Kasper Jeppe Jeppesen edited this page May 15, 2016 · 11 revisions

The reference implementation for Stroom Data is a java based process that allows you to host all of the different components from the Stroom specification within one process. You will need Java 8 in order to run it.

The service is started using java as follows.

java -jar multihost-0.1.jar stroomconfig.json

If you start it without any configuration parameters, it will start up a simple stream service that stores its data in "./streamdata/". You can give it a single configuration file - either as the name of a local file or as a url if you store the configuration in a service such as consul or in a stream on a different Stroom node.

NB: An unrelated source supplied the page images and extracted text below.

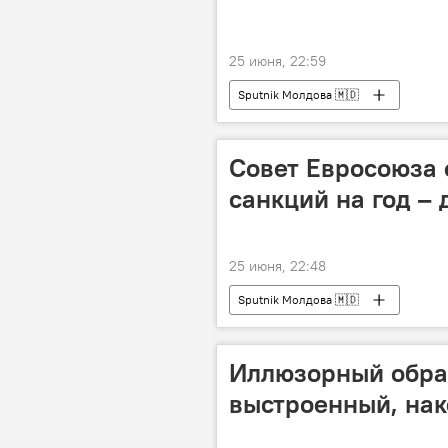
25 июня, 22:59
Sputnik Молдова 🇲🇩
Совет Евросоюза 
санкций на год – 
25 июня, 22:48
Sputnik Молдова 🇲🇩
Иллюзорный образ
выстроенный, нак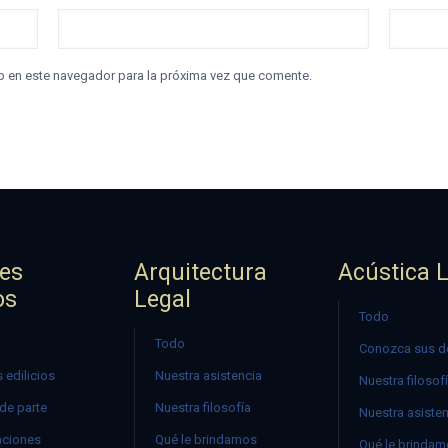
b en este navegador para la próxima vez que comente.
jes
Arquitectura
Acústica 
os
Legal
Todo
Todo
Conozca sus d
 edilicios
Nuestra asistencia
Nuestra filosof
 de parte
Nuestra filosofía
Nuestra asiste
ciones
Qué le brindamos
Qué le brinda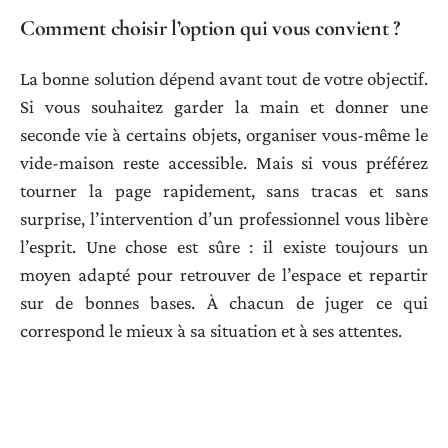
Comment choisir l’option qui vous convient ?
La bonne solution dépend avant tout de votre objectif.
Si vous souhaitez garder la main et donner une
seconde vie à certains objets, organiser vous-même le
vide-maison reste accessible. Mais si vous préférez
tourner la page rapidement, sans tracas et sans
surprise, l’intervention d’un professionnel vous libère
l’esprit. Une chose est sûre : il existe toujours un
moyen adapté pour retrouver de l’espace et repartir
sur de bonnes bases. À chacun de juger ce qui
correspond le mieux à sa situation et à ses attentes.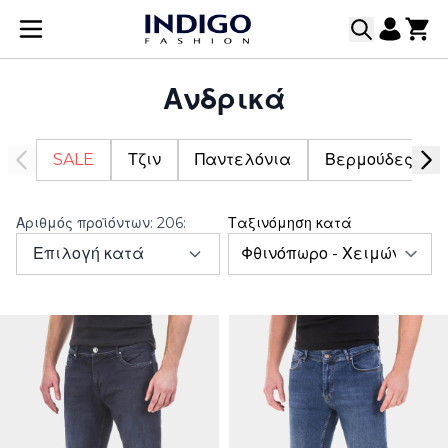
Μετάβαση στο περιεχόμενο
Ανδρικά
SALE
Τζιν
Παντελόνια
Βερμούδες
Αριθμός προϊόντων:
206
:
Ταξινόμηση κατά
Επιλογή κατά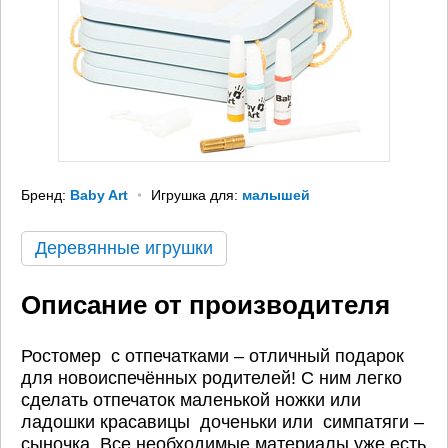
Бренд:
Baby Art
Игрушка для:
малышей
Деревянные игрушки
Описание от производителя
Ростомер с отпечатками – отличный подарок
для новоиспечённых родителей! С ним легко
сделать отпечаток маленькой ножки или
ладошки красавицы доченьки или симпатяги –
сыночка. Все необходимые материалы уже есть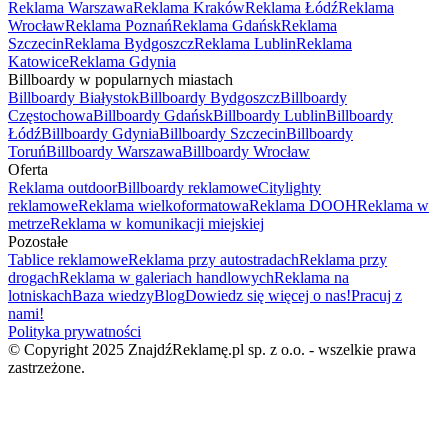
Reklama Warszawa
Reklama Kraków
Reklama Łódź
Reklama
Wrocław
Reklama Poznań
Reklama Gdańsk
Reklama
Szczecin
Reklama Bydgoszcz
Reklama Lublin
Reklama
Katowice
Reklama Gdynia
Billboardy w popularnych miastach
Billboardy Białystok
Billboardy Bydgoszcz
Billboardy
Częstochowa
Billboardy Gdańsk
Billboardy Lublin
Billboardy
Łódź
Billboardy Gdynia
Billboardy Szczecin
Billboardy
Toruń
Billboardy Warszawa
Billboardy Wrocław
Oferta
Reklama outdoor
Billboardy reklamowe
Citylighty
reklamowe
Reklama wielkoformatowa
Reklama DOOH
Reklama w
metrze
Reklama w komunikacji miejskiej
Pozostałe
Tablice reklamowe
Reklama przy autostradach
Reklama przy
drogach
Reklama w galeriach handlowych
Reklama na
lotniskach
Baza wiedzy
Blog
Dowiedz się więcej o nas!
Pracuj z
nami!
Polityka prywatności
© Copyright 2025 ZnajdźReklamę.pl sp. z o.o. - wszelkie prawa
zastrzeżone.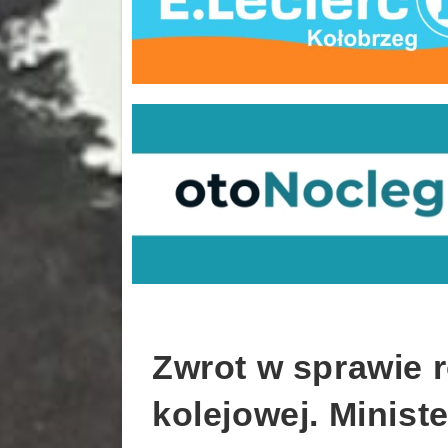
Zwrot w sprawie 
kolejowej. Ministe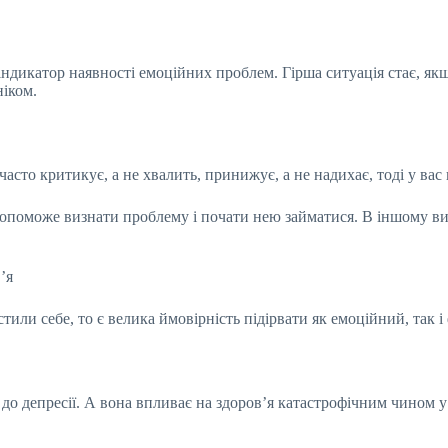
ндикатор наявності емоційних проблем. Гірша ситуація стає, якщ
ніком.
часто критикує, а не хвалить, принижує, а не надихає, тоді у вас
е допоможе визнати проблему і почати нею займатися. В іншому в
’я
или себе, то є велика ймовірність підірвати як емоційний, так і 
до депресії. А вона впливає на здоров’я катастрофічним чином у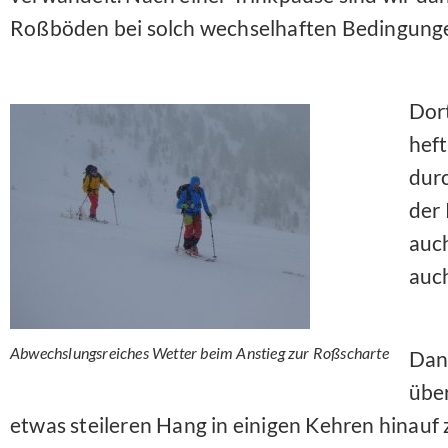
Roßböden bei solch wechselhaften Bedingunge
Dort
heft
dur
der 
auc
auch
Abwechslungsreiches Wetter beim Anstieg zur Roßscharte
Dan
übe
etwas steileren Hang in einigen Kehren hinauf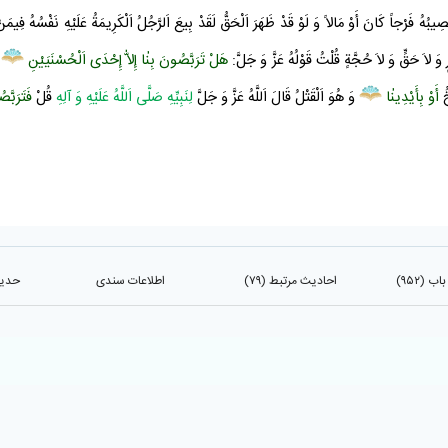
َرْجاً كَانَ أَوْ مَالاً وَ لَوْ قَدْ ظَهَرَ اَلْحَقُّ لَقَدْ بِيعَ اَلرَّجُلُ اَلْكَرِيمَةُ عَلَيْهِ نَفْسُهُ فِيمَنْ لا
 وَ لاَ حَقٍّ وَ لاَ حُجَّةٍ قُلْتُ قَوْلُهُ عَزَّ وَ جَلَّ:
هَلْ تَرَبَّصُونَ بِنٰا إِلاّٰ إِحْدَى اَلْحُسْنَيَيْنِ
ق
خُ
أَوْ بِأَيْدِينٰا
وَ هُوَ اَلْقَتْلُ قَالَ اَللَّهُ عَزَّ وَ جَلَّ
لِنَبِيِّهِ صَلَّى اَللَّهُ عَلَيْهِ وَ آلِهِ
قُلْ
فَتَرَبَّص
 (۹۵۲)
احادیث مرتبط (۷۹)
اطلاعات سندی
حدیث 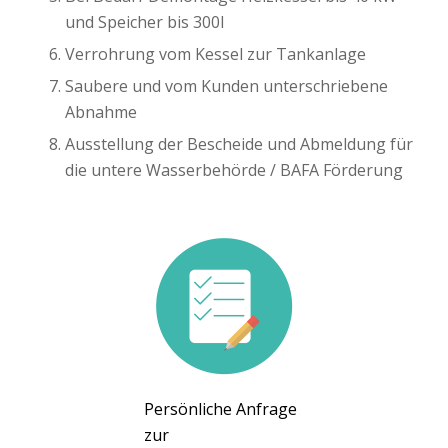
und Speicher bis 300l
Verrohrung vom Kessel zur Tankanlage
Saubere und vom Kunden unterschriebene
Abnahme
Ausstellung der Bescheide und Abmeldung für
die untere Wasserbehörde / BAFA Förderung
Persönliche Anfrage
zur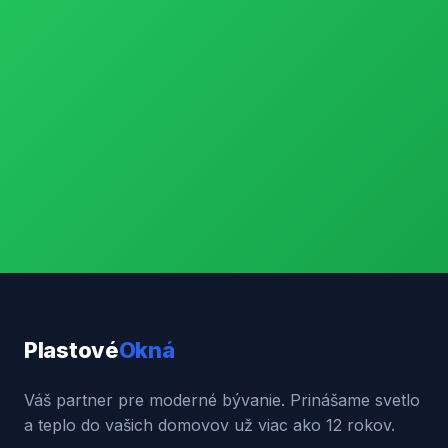
Plastové
Okná
Váš partner pre moderné bývanie. Prinášame svetlo
a teplo do vašich domovov už viac ako 12 rokov.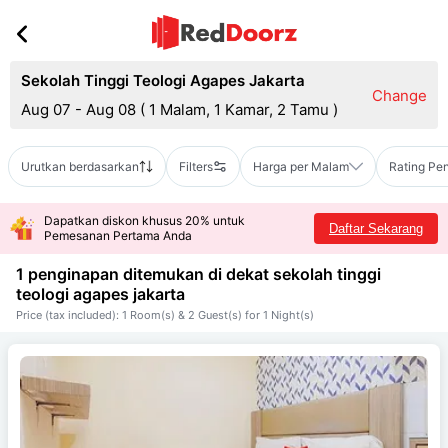
Sekolah Tinggi Teologi Agapes Jakarta
Change
Aug 07 - Aug 08
(
1 Malam, 1 Kamar, 2 Tamu
)
Urutkan berdasarkan
Filters
Harga per Malam
Rating Pe
Dapatkan diskon khusus 20% untuk
Daftar Sekarang
Pemesanan Pertama Anda
1 penginapan ditemukan di dekat
sekolah tinggi
teologi agapes jakarta
Price (tax included): 1 Room(s) & 2 Guest(s) for 1 Night(s)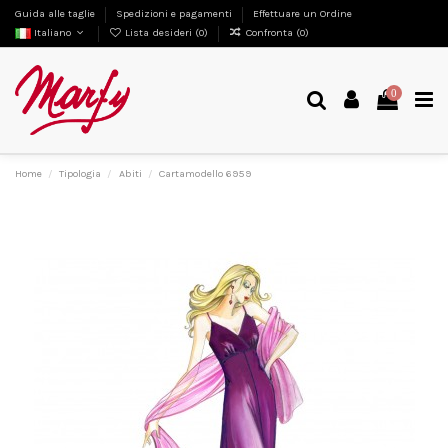
Guida alle taglie
Spedizioni e pagamenti
Effettuare un Ordine
Italiano
Lista desideri (
0
)
Confronta (
0
)
0
Home
Tipologia
Abiti
Cartamodello 6959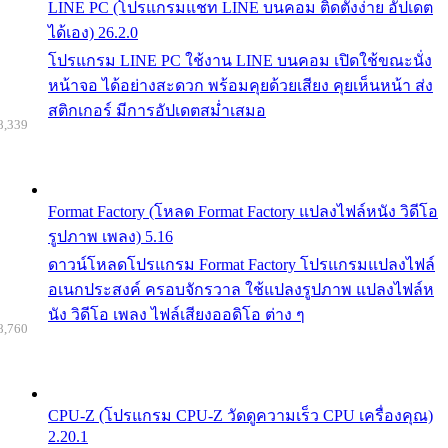
LINE PC (โปรแกรมแชท LINE บนคอม ติดตั้งง่าย อัปเดต
ได้เอง) 26.2.0
โปรแกรม LINE PC ใช้งาน LINE บนคอม เปิดใช้ขณะนั่ง
หน้าจอ ได้อย่างสะดวก พร้อมคุยด้วยเสียง คุยเห็นหน้า ส่ง
สติกเกอร์ มีการอัปเดตสม่ำเสมอ
8,339
Format Factory (โหลด Format Factory แปลงไฟล์หนัง วิดีโอ
รูปภาพ เพลง) 5.16
ดาวน์โหลดโปรแกรม Format Factory โปรแกรมแปลงไฟล์
อเนกประสงค์ ครอบจักรวาล ใช้แปลงรูปภาพ แปลงไฟล์ห
นัง วิดีโอ เพลง ไฟล์เสียงออดิโอ ต่าง ๆ
8,760
CPU-Z (โปรแกรม CPU-Z วัดดูความเร็ว CPU เครื่องคุณ)
2.20.1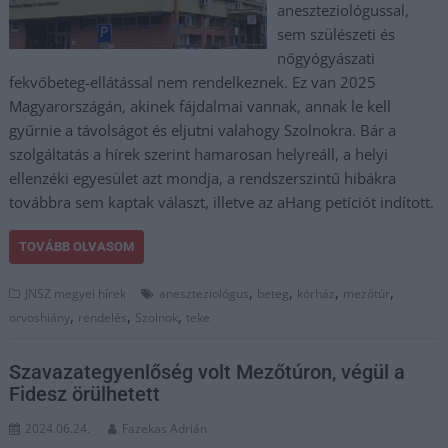
aneszteziológussal,
sem szülészeti és
nőgyógyászati
fekvőbeteg-ellátással nem rendelkeznek. Ez van 2025
Magyarországán, akinek fájdalmai vannak, annak le kell
gyűrnie a távolságot és eljutni valahogy Szolnokra. Bár a
szolgáltatás a hírek szerint hamarosan helyreáll, a helyi
ellenzéki egyesület azt mondja, a rendszerszintű hibákra
továbbra sem kaptak választ, illetve az aHang petíciót indított.
TOVÁBB OLVASOM
,
,
,
,
JNSZ megyei hírek
aneszteziológus
beteg
kórház
mezőtúr
,
,
,
orvoshiány
rendelés
Szolnok
teke
Szavazategyenlőség volt Mezőtúron, végül a
Fidesz örülhetett
2024.06.24.
Fazekas Adrián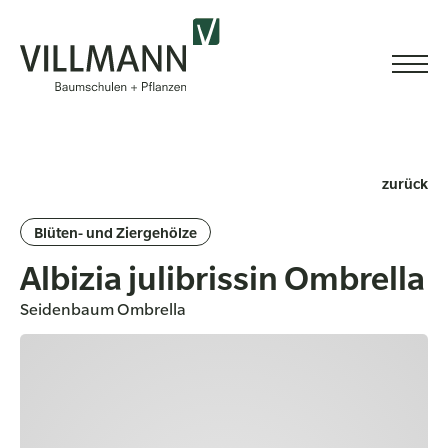
zurück
Blüten- und Ziergehölze
Albizia julibrissin Ombrella
Seidenbaum Ombrella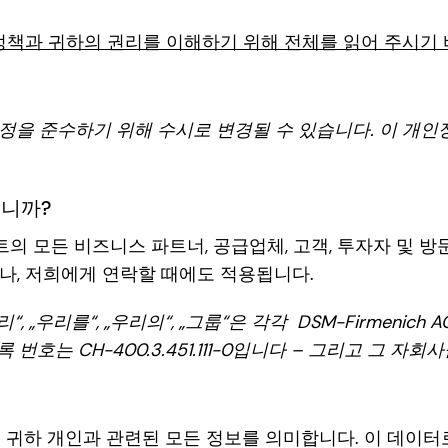
정책과 귀하의 권리를 이해하기 위해 전체를 읽어 주시기 
정을 준수하기 위해 수시로 변경될 수 있습니다. 이 개인
습니까?
사이트의 모든 비즈니스 파트너, 공급업체, 고객, 투자자 및 
나, 저희에게 연락할 때에도 적용됩니다.
우리“, „우리를“, „우리의“, „그룹“은 각각 DSM-Firmen
록 번호는 CH-400.3.451.111-0입니다 – 그리고 그 자
는 귀하 개인과 관련된 모든 정보를 의미합니다. 이 데이터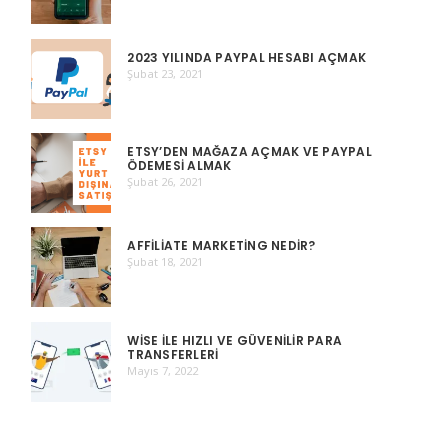
2023 YILINDA PAYPAL HESABI AÇMAK
Şubat 23, 2021
ETSY’DEN MAĞAZA AÇMAK VE PAYPAL
ÖDEMESI ALMAK
Şubat 26, 2021
AFFILIATE MARKETING NEDIR?
Şubat 18, 2021
WISE ILE HIZLI VE GÜVENILIR PARA
TRANSFERLERI
Mayıs 7, 2022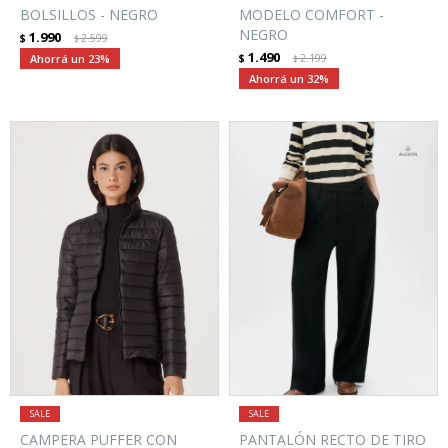
BOLSILLOS - NEGRO
MODELO COMFORT -
NEGRO
1.990
$
2.599
$
1.490
23
$
2.199
$
32
CAMPERA PUFFER CON
PANTALÓN RECTO DE TIRO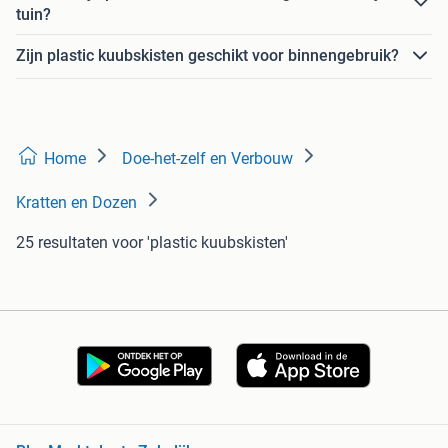
tuin?
Zijn plastic kuubskisten geschikt voor binnengebruik?
Home
Doe-het-zelf en Verbouw
Kratten en Dozen
25 resultaten
voor 'plastic kuubskisten'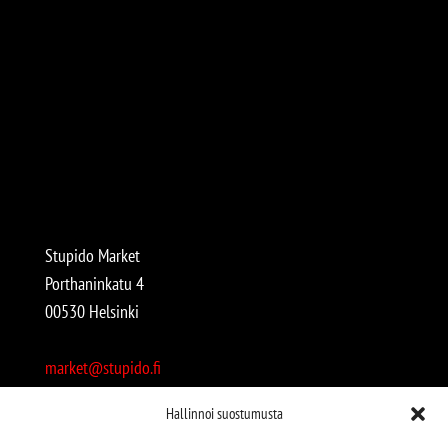
Stupido Market
Porthaninkatu 4
00530 Helsinki
market@stupido.fi
+358 50 4708664
Hallinnoi suostumusta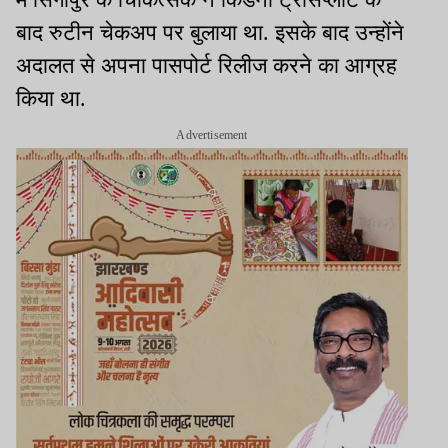
बाद रुटीन चेकअप पर बुलाया था. इसके बाद उन्होंने
अदालत से अपना पासपोर्ट रिलीज करने का आग्रह
किया था.
Advertisement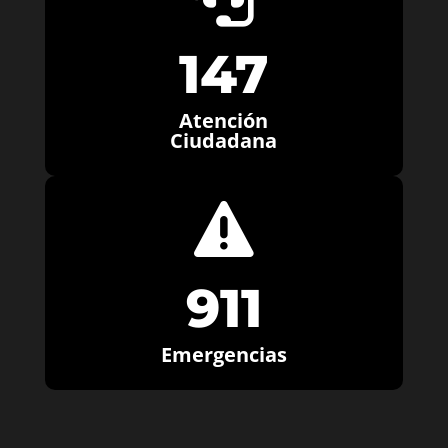
147
Atención
Ciudadana

911
Emergencias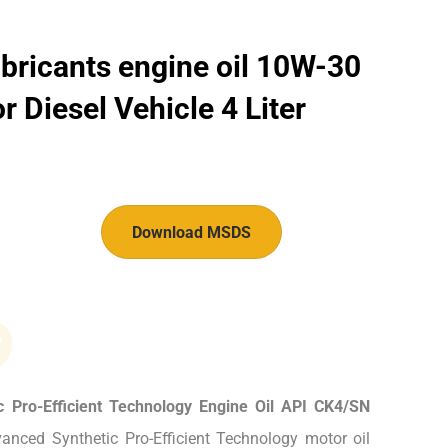
bricants engine oil 10W-30
 Diesel Vehicle 4 Liter
Download MSDS
و
c Pro-Efficient Technology Engine Oil API CK4/SN
anced Synthetic Pro-Efficient Technology motor oil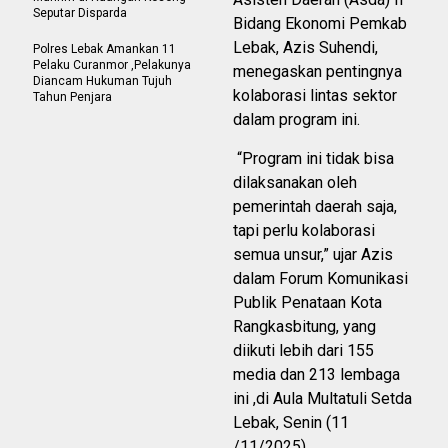
Seputar Disparda
Bidang Ekonomi Pemkab
Lebak, Azis Suhendi,
Polres Lebak Amankan 11
Pelaku Curanmor ,Pelakunya
menegaskan pentingnya
Diancam Hukuman Tujuh
kolaborasi lintas sektor
Tahun Penjara
dalam program ini.
“Program ini tidak bisa
dilaksanakan oleh
pemerintah daerah saja,
tapi perlu kolaborasi
semua unsur,” ujar Azis
dalam Forum Komunikasi
Publik Penataan Kota
Rangkasbitung, yang
diikuti lebih dari 155
media dan 213 lembaga
ini ,di Aula Multatuli Setda
Lebak, Senin (11
/11/2025).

The following snippet shows default configuration used if you do not supply one. If you do give a configuration at startup, but don't include all parameters, these are also the defaults that will be used.

{
    "streams":{
        "path":"./streamdata/",
        "commit_batch_size":32,
        "commit_batch_timeout":50
    },
    "api":{
        "port":8080
    }
}

1. Service Configuration

You can run a Stroom service without any additional configuration - simply as a host of stream data. But things become a lot more interesting once you setup services that read and process documents as they are added to streams.

1.1 Service Management

The configuration and management of services is handled through a separate api endpoint at /service/. To get the current set of services and their state, simply send a get request to /service/ to get the configuration and state of a specific service, send a get request to /service/:id

To create a new service, send a post request to /service/ with the new service configuration as the post body (see the following sub sections for configuration samples). To update a service send a put request with the new configuration as the post body to /service/:id this will stop the old service, create the new service and start it - it will however not reset its state. If you want to also reset its state so it truncates both its output and state streams, you can send your put request to /service/:id/reset.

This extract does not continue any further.